幼児がかかりやすい冬の病気!集団生活で注意すべき感染症を解説
乾燥して寒い冬は、ウイルスが活発に動き回る季節です。その上、私たちの体は、寒さによる免疫力の低下や鼻や喉の乾燥など、ウイルスが侵入しやすい状態になります。そのため、冬はウイルスを原因とする多くの感染症が猛威を振るうのです。今回は、幼児がかかりやすく、集団生活で注意すべき感染症を解説します。
幼児期の冬の病気!蔓延しやすい感染症とは
全世代で注意!毎年流行【インフルエンザ】
インフルエンザは、咳やくしゃみなどの飛沫感染で起こります。主な症状は、突然の高熱(38~40℃)、頭痛、筋肉痛、全身のけん怠感、関節痛などの全身症状のほか、のどの痛み、鼻水、咳などの呼吸器系の症状も起こります。回復までは、大体1週間から10日前後です。
インフルエンザの流行時期は、12~3月頃といわれていました。しかしここ最近は、9月、10月でも流行することがあり注意が必要です。また、免疫力の強い大人やワクチンを接種している人の場合、感染していても明らかな症状が出ないこともあります。
2歳までにほぼ全員が感染【RSウイルス】
RSウイルスは、一度かかっても免疫がつきにくいウイルスで、くり返し感染しながら免疫を高めていきます。感染回数が増えるたびに症状は軽くなり、2歳以上になると「鼻風邪」程度で済むことがほとんどです。
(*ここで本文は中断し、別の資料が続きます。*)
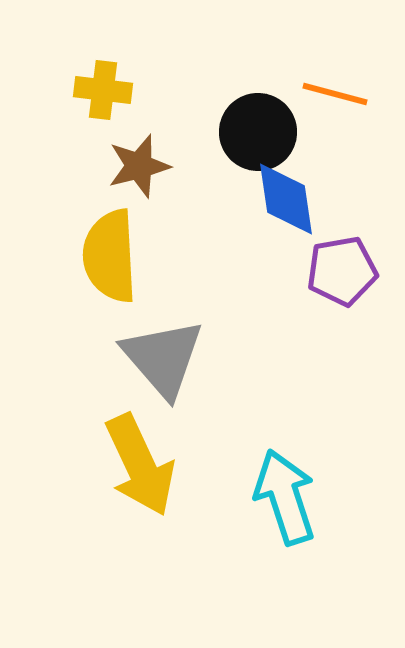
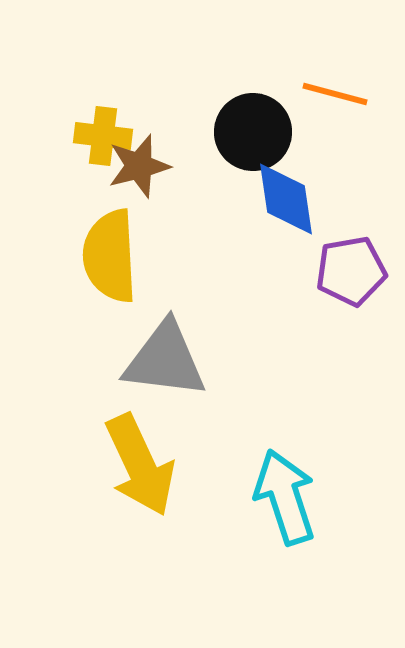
yellow cross: moved 46 px down
black circle: moved 5 px left
purple pentagon: moved 9 px right
gray triangle: moved 2 px right, 2 px down; rotated 42 degrees counterclockwise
痰がからんだゼイゼイする咳や、呼吸のとき喘息のようなゼーゼー音がすることがあります。いつもより呼吸数が多くないか、注意して見るようにしましょう。
感染力が強い【ノロウイルス感染症】
とても感染力が強く、10~100個程度のウイルスが体内に入るだけで感染してしまいます。症状が治まっても、その後1週間~1カ月間は便にウイルスが排出されているので、長期に渡って2次感染に注意する必要があります。
同じく感染性胃腸炎を起こすウイルスとして「ロタウイルス」もあります。こちらは、症状として発熱や白っぽい下痢が出るのが特徴です。
幼児期の冬の病気!ケア方法と注意点
基本は早めの受診と安静、こまめな水分補給
「安静」は、高熱が出ている、顔色が悪いなどの場合は別として、必ずしも横になって寝ていなくても大丈夫です。精神的にもリラックスすることが大切なので、温かくして本を読むなど穏やかに過ごしてください。
また、高熱や下痢嘔吐のときは、脱水を起こしやすくなります。唇や口の中が乾燥している、おしっこの量が少ないといった場合は注意が必要です。「こまめな水分補給」を意識しましょう。
重症化することもあるので様子をよく見て
インフルエンザでは、気管支炎、肺炎、中耳炎を併発するほかに、重大な合併症としてインフルエンザ脳症や重症肺炎を起こす可能性があります。
RSウイルスでは、気管支炎、細気管支炎、肺炎など症状が重くなることがあり、重大な合併症として無呼吸、ADH分泌異常症候群、急性脳症等が挙げられます。
ノロウイルスでは、深刻な脱水症状を引き起こし点滴治療が必要になることもあります。
ママは、顔色、呼吸など子どもの様子を注意深く見てください。痙れんが起きたり、嘔吐したものが喉に詰まったりすることも考えられます。異変がすぐ分かるよう、そばにいるようにしましょう。
うつる病気なので集団生活や家族間も注意を
保育園や幼稚園、学校のように集団生活をしていたり、家族内で罹患した人がいたりする場合は、ウイルス感染のリスクは高くなります。そのため、流行時期などはより一層注意が必要です。
また、子どもがかかってしまったときは、感染を広げないためにも、保育園や幼稚園、学校は決められた日数お休みしましょう。感染症の種類に応じて、出席停止期間が決まっています。保育園や幼稚園によっても対応はかわってきますので、小児科の先生や通っている施設に必ず確認してくださいね。
幼児期の冬の病気を予防する三つの方法
手洗いうがいを徹底!ウイルスから体を守る
冬場は「ワンアクション・ワン手洗い」といわれるほど、帰宅時、おやつや食事の前、食品を取り扱うとき、咳やくしゃみを手で押さえた後など、こまめに手を洗いましょう。水だけで洗い流すのではなく、しっかりと泡立てたせっけんやハンドソープで30秒以上洗ってください。
うがいは、口の中の細菌数を減らすだけでなく、口や喉を保湿しウイルスの侵入も防ぐ効果があります。手洗いのときだけでなく、乾燥が気になるときにもうがいをしましょう。うがいができない子どもであれば、口に水を含んで歯磨きのときのように「クチュクチュペー」をするだけでも効果がありますよ。